Treat Your Gall Bladder Nice

A lot of gallbladder problems can be attributed to diet. The best prevention to avoid problems with your gallbladder, including painful gallstones, is stopping excessive Bad Diet Behavior (BDB). This is when you don’t just grab a few spoonfuls of ice cream once in a while but down the entire quart in one sitting, before bed!
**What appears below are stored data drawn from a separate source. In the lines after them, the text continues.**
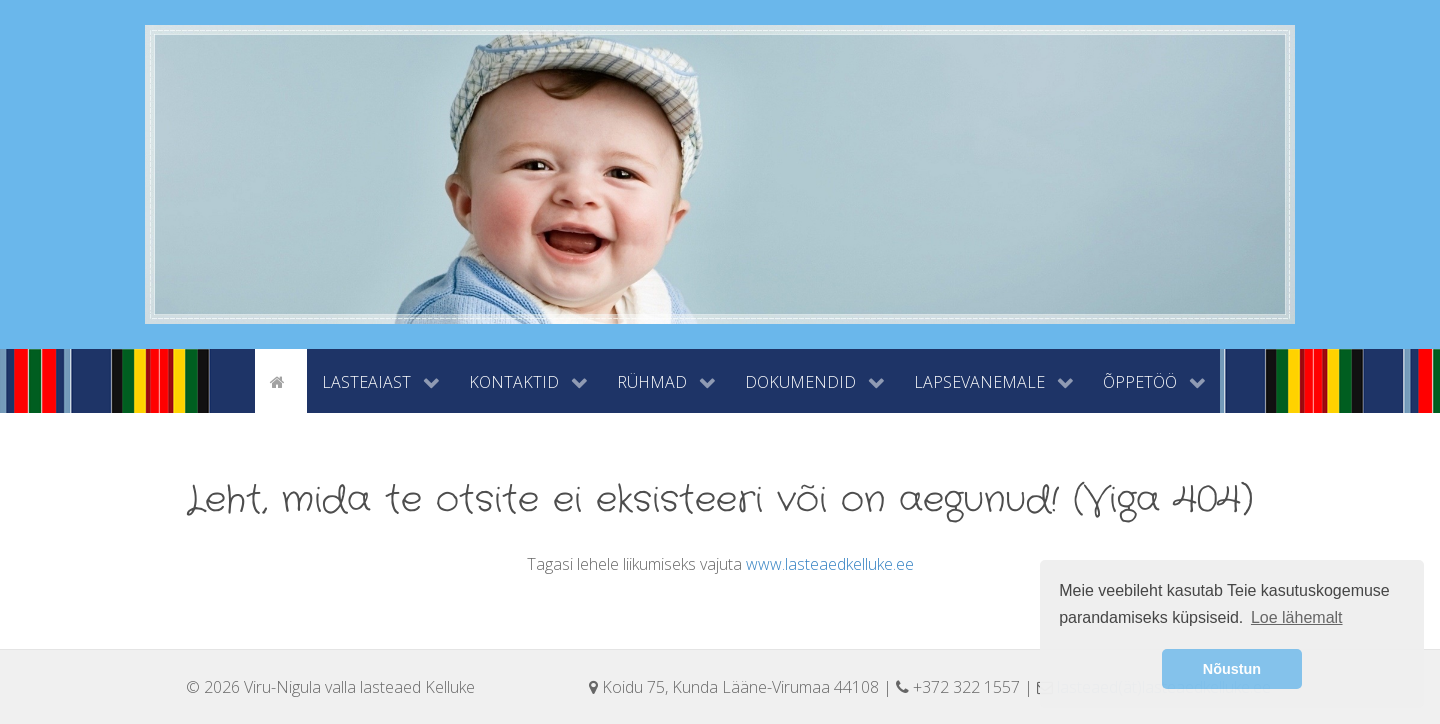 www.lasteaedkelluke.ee (830, 564)
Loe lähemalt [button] (1297, 617)
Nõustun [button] (1232, 669)
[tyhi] (237, 380)
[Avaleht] (281, 380) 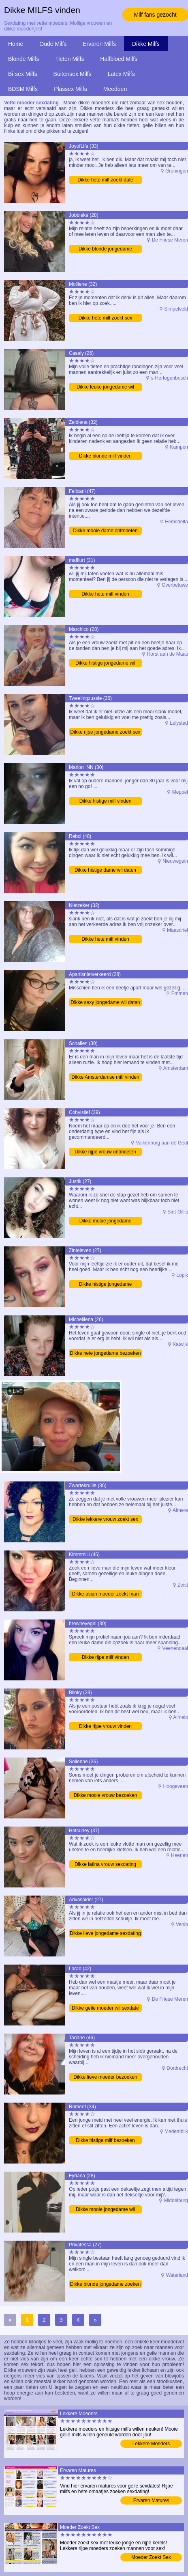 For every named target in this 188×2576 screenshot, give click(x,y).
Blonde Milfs (23, 59)
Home (15, 44)
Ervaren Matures (151, 2500)
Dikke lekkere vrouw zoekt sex (105, 1519)
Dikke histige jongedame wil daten (105, 663)
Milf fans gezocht (155, 14)
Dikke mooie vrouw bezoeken (105, 1795)
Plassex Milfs (70, 89)
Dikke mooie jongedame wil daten (105, 2210)
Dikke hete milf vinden (105, 594)
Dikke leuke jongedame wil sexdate (105, 387)
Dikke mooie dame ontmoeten (105, 530)
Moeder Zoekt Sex (151, 2557)
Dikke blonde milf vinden (105, 456)
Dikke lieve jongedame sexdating (105, 1933)
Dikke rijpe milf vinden (105, 1657)
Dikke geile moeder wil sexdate (105, 2008)
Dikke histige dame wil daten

If you think you need to or gallbladder problems run in your family, try some of these gallbladder (GB) diet guidelines recommended by Healthline.

GB Friendly Foods

  • Bell Peppers
  • Citrus Fruits
  • Dark, Leafy Greens
  • Tomatoes
  • Milk
  • Sardines
  • Fish And Shellfish
  • Low-Fat Dairy
  • Beans
  • Nuts
  • Lentils
  • Tofu
  • Tempeh

Main GB Aggravations

  • Vegetable Oil
  • Peanut Oil
  • Refined White Foods (Breads, Pastas, Etc.)
  • Foods High In Fat
  • Processed Foods

In addition, the Mayo Clinic reports that skipping meals may lead to gallstones; if you are on a regimented weightless diet lose the weight slowly, rapid weightless could trigger the gallstone to malfunction; 

If you experience any of the symptoms above, especially for an extended period of time (days to weeks, depending on the symptoms) see your doctor. Also, keep an eye out for a misdiagnosis or ask your practitioner if your symptoms might be your gallbladder. Overall, keep a good eye on your health so an unhappy gallbladder doesn’t surprisingly start poking you in the gut.